Only time will tell how the competition will fare as Adobe doubles down on its own AI efforts. Despite the growing number of potential industry rivals, programs such as Photoshop and Illustrator still seem able to hold their own, especially as new AI features are rolled in. Undoubtedly, Adobe’s platforms have been made markedly better with Firefly (Adobe’s generative AI models) thrown into the mix. If anything, Firefly may have made its software easier to use for a broader creative audience.

It’s not just creative software that’s drastically enhanced via AI, either. Its broad ecosystem (think Acrobat AI and all the sort) is made that much better with a bit of an AI touch. But the big question for Adobe is whether the AI-first companies moving in on the scene will be able to offer something that’s better, cheaper, and easier to use. With firms like OpenAI and Alphabet (NASDAQ:GOOGL), Google Gemini continuing to advance their creative AI capabilities, I do understand why investors and analysts would have pause on ADBE stock, especially as the firm switches some of its users to pricier subscription tiers while jacking up prices on its highest tier.

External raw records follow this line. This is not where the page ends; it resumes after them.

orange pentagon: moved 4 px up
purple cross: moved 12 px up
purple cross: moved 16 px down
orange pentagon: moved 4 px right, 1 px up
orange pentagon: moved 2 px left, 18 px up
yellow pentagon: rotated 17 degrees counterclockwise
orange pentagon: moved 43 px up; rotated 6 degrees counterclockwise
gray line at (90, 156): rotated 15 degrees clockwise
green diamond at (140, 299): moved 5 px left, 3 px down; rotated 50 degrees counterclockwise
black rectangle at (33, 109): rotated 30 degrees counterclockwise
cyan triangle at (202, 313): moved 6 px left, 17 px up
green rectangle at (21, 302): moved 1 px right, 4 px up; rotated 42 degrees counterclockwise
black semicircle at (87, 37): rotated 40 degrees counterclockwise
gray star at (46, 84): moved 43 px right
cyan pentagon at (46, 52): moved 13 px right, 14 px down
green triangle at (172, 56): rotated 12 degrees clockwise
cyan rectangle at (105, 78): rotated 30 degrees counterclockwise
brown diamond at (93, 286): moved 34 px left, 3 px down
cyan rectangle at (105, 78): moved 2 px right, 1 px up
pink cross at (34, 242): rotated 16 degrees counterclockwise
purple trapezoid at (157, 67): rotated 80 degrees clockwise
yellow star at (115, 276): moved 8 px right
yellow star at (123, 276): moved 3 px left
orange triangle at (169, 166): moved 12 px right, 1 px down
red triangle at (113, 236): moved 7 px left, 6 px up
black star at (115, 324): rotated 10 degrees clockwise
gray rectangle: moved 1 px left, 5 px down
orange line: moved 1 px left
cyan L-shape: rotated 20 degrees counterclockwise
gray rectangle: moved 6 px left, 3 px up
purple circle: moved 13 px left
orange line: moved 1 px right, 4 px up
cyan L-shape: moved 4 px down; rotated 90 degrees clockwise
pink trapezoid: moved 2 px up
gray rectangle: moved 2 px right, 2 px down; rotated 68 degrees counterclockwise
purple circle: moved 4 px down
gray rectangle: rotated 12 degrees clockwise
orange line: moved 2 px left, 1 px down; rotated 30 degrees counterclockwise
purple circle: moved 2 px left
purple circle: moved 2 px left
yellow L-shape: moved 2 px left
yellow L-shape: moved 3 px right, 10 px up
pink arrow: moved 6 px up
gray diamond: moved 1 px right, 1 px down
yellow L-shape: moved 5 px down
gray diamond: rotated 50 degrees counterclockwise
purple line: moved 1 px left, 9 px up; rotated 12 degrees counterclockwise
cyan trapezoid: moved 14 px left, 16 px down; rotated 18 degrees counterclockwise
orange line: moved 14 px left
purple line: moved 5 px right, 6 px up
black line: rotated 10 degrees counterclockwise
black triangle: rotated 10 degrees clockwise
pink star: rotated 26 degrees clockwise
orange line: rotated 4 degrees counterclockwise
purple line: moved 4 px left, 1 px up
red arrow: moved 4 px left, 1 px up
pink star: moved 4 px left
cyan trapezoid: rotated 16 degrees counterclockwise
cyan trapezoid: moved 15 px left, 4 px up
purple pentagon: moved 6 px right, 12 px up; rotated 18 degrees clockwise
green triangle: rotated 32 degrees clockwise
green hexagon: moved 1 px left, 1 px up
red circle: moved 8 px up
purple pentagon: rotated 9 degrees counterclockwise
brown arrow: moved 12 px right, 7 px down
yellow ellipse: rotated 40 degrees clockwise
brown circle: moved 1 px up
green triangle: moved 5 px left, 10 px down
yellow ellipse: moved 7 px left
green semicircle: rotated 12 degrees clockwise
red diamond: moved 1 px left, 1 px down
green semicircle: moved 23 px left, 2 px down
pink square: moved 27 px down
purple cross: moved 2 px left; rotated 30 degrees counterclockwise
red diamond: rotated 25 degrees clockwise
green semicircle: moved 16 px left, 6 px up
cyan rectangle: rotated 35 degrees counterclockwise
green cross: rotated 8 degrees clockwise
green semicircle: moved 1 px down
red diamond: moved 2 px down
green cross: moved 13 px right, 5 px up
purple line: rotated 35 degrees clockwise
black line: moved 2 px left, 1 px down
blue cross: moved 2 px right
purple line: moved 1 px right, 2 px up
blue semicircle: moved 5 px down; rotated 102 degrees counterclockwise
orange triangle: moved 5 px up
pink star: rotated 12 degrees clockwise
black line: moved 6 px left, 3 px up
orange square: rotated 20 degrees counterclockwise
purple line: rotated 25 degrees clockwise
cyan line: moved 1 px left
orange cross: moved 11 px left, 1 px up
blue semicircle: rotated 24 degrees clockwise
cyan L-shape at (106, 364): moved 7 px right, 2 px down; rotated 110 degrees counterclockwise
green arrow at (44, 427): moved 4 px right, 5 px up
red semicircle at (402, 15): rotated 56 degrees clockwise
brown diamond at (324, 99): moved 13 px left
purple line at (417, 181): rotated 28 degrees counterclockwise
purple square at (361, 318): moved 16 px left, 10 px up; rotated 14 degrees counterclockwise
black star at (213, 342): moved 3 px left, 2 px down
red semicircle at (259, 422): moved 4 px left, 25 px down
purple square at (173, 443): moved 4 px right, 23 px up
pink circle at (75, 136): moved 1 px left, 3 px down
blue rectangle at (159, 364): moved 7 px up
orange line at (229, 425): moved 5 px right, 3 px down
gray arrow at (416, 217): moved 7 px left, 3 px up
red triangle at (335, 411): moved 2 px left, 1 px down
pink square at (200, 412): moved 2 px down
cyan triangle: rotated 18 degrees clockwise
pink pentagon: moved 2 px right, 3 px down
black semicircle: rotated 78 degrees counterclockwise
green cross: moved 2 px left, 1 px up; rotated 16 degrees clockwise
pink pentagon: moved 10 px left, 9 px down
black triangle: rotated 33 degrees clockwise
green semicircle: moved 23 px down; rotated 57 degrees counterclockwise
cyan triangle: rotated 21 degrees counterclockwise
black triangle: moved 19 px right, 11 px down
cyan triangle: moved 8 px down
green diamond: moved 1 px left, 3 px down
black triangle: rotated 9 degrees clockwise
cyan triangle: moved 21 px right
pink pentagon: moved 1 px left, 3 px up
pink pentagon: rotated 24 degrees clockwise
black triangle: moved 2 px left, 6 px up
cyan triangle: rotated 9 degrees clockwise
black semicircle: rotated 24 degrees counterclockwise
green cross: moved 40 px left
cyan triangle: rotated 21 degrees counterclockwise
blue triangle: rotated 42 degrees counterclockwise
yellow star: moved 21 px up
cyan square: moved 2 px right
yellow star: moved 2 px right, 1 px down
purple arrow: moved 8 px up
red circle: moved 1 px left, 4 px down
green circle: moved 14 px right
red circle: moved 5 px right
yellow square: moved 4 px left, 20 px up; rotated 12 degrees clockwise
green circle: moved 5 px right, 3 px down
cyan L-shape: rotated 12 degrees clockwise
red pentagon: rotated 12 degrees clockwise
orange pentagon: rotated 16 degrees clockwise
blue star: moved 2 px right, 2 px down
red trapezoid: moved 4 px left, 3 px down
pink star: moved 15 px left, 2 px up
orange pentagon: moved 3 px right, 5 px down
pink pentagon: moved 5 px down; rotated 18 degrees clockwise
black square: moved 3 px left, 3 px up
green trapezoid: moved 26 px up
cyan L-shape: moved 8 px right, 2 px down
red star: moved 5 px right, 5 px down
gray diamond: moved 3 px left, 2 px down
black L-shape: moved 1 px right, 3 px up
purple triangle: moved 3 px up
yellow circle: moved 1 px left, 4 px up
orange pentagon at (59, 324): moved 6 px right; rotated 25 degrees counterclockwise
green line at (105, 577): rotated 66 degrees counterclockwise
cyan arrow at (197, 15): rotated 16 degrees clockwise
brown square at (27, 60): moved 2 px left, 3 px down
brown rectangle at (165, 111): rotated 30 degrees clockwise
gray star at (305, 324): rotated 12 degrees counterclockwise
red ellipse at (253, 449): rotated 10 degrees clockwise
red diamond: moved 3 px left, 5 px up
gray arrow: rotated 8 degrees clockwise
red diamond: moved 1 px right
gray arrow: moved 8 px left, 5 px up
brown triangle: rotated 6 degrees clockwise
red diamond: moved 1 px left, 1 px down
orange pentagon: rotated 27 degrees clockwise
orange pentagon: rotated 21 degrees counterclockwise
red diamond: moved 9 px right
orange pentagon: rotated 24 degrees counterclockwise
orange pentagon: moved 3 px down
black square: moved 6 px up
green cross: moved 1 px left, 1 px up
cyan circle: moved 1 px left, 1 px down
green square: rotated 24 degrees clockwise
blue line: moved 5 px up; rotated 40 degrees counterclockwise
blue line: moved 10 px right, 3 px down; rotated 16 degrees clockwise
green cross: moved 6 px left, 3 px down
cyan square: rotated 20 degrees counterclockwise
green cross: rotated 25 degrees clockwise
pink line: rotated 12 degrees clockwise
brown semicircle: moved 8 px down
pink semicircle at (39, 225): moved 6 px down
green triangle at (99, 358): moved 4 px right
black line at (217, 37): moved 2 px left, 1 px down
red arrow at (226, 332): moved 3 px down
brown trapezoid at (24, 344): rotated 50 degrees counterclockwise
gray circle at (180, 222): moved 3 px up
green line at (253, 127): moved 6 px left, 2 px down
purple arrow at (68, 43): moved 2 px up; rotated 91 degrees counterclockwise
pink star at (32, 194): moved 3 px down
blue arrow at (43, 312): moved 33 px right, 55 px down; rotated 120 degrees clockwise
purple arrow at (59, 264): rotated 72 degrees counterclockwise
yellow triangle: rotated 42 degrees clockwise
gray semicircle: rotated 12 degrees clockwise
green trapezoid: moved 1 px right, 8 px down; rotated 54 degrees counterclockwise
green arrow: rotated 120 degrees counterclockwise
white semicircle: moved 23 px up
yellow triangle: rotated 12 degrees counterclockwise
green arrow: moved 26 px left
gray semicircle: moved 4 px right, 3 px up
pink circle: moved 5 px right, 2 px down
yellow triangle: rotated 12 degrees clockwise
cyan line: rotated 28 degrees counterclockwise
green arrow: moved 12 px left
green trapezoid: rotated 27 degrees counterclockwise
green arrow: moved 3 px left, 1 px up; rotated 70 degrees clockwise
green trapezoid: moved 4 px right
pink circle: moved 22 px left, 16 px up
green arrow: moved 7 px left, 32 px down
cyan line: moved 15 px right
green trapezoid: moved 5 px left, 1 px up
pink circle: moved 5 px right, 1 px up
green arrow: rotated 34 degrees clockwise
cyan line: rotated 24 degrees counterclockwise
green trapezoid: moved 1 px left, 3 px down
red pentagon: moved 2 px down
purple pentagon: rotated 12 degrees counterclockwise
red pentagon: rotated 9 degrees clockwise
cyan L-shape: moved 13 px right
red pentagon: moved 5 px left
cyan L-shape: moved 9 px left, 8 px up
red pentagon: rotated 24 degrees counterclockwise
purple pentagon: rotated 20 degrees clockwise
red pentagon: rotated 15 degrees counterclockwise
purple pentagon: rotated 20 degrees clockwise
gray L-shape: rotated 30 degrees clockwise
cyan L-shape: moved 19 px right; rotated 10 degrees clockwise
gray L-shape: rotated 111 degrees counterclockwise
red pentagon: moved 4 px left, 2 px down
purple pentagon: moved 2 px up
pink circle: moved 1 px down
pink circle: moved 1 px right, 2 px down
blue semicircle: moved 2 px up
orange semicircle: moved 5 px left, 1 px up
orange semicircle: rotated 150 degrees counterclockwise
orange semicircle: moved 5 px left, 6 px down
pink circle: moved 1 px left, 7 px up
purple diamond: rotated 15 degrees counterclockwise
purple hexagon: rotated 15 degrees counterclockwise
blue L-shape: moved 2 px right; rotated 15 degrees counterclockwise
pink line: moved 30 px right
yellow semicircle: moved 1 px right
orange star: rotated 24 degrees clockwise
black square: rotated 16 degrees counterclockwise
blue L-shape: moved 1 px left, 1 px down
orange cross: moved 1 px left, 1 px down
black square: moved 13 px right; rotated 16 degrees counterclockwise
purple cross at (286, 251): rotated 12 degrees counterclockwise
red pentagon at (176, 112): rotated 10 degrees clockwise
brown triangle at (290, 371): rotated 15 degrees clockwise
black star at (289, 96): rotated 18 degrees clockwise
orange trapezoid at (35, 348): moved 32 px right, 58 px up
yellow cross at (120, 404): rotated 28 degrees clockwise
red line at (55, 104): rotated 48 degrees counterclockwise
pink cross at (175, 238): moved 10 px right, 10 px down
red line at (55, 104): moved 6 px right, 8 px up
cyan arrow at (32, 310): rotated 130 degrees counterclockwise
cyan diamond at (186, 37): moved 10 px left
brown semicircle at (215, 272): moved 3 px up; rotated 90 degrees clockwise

Personally, I’m not sure if Adobe has the same magnitude of pricing power it used to. In any case, as long as Adobe stays on the cutting edge of creative AI, it’ll be able to maintain its pricing power. Analysts over at Morgan Stanley (NYSE:MS) think that pricing changes could be a boon for growth, forecasting a 150-200 bps boost for this year. With a $510 per-share price target (implies 23% upside from Monday’s closing price) and upbeat hopes for the “high-end of the portfolio,” I do buy the case for ADBE stock being too cheap here while it’s hovering at $416 and change per share.

What about valuation?

Even after Morgan Stanley’s encouraging note, I think there’s room for upgrades on the name, as Adobe looks to prove itself by passing some rather low bars set ahead of its upcoming quarters.

At the time of this writing, ADBE stock trades at 27.5 times trailing price-to-earnings (P/E), which is very reasonable for a firm that’s dominated the creative software scene for so long. With price change catalysts on the way and potentially underrated innovations rolling across the suite, perhaps it’s time to start viewing Adobe as an underappreciated AI play rather than a firm that’s at risk of falling behind.

As AI gains a greater sense of agency, it’ll be very interesting to see how the creative suite stands to evolve over time. For now, it seems like too many investors are quick to dismiss Firefly’s ability to keep up in this AI race. In any case, all eyes will be on earnings, as the stock, which is still down close to 40%, attempts to sustain some positive momentum after a tumultuous past few years.